Kadhafi envisage de quitter la capitale libyenne, selon la presse

Par La rédaction

WASHINGTON (AFP) - (AFP)

Mouammar Kadhafi "envisage sérieusement" de quitter la capitale libyenne, Tripoli, à la suite des raids aériens de l'Otan, a rapporté vendredi le Wall Street Journal, citant des responsables américains.

Les renseignements obtenus par Washington montrent que le dirigeant libyen "ne se sent plus en sécurité" dans la capitale, indique un haut responsable de la sécurité nationale américaine cité par le quotidien.

Les responsables ne pensent pas que ce déplacement est imminent et estiment que Kadhafi ne quittera pas son pays, une exigence fondamentale des rebelles qui combattent ses forces.

Kadhafi disposerait de nombreuses résidences sûres et d'autres installations dans la capitale, et à l'extérieur de Tripoli où il pourrait s'installer.

Les rebelles libyens ont des contacts indirects avec des représentants des autorités de Tripoli et ont évoqué la possibilité pour Mouammar Kadhafi de rester en Libye s'il quittait le pouvoir, a indiqué pour sa part Mahmoud Shammam, porte-parole du Conseil national de transition (rébellion), dans une interview au journal français Le Figaro.

Le président Barack Obama affronte de plus en plus de critiques des démocrates et des républicains au Congrès: il refuse en effet de demander l'autorisation des élus pour poursuivre les opérations militaires qui durent depuis trois mois en Libye.

De son côté, un haut responsable militaire américain a déclaré que l'Otan n'avait pas suffisamment préparé l'après-Kadhafi."Nous, la communauté internationale, pourrions être demain dans la Libye du jour d'après (sans Kadhafi, NDLR) et il n'y a pas de plan, il n'y a pas de bon plan", a dit au quotidien le plus haut responsable militaire américain en Afrique, le général Carter Ham.

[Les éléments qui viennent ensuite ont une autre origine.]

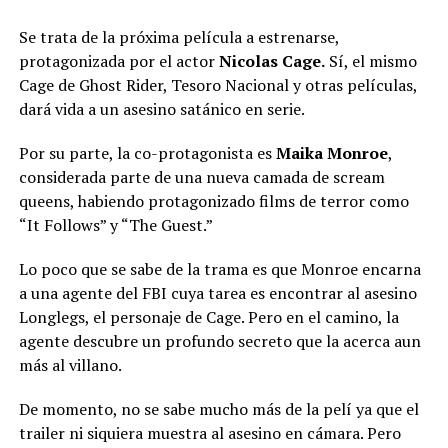
Se trata de la próxima película a estrenarse,
protagonizada por el actor
Nicolas Cage.
Sí, el mismo
Cage de Ghost Rider, Tesoro Nacional y otras películas,
dará vida a un asesino satánico en serie.
Por su parte, la co-protagonista es
Maika Monroe
,
considerada parte de una nueva camada de scream
queens, habiendo protagonizado films de terror como
“It Follows” y “The Guest.”
Lo poco que se sabe de la trama es que Monroe encarna
a una agente del FBI cuya tarea es encontrar al asesino
Longlegs, el personaje de Cage. Pero en el camino, la
agente descubre un profundo secreto que la acerca aun
más al villano.
De momento, no se sabe mucho más de la pelí ya que el
trailer ni siquiera muestra al asesino en cámara. Pero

Selon lui, Kadhafi pourrait rapidement tomber et des forces terrestres pourraient être nécessaires pour maintenir l'ordre en Libye.

Washington avait été vivement critiqué pour ne pas avoir préparé l'après Saddam Hussein en Irak après l'intervention militaire de 2003 qui avait été suivie par des années de troubles violents et de nombreuses pertes humaines.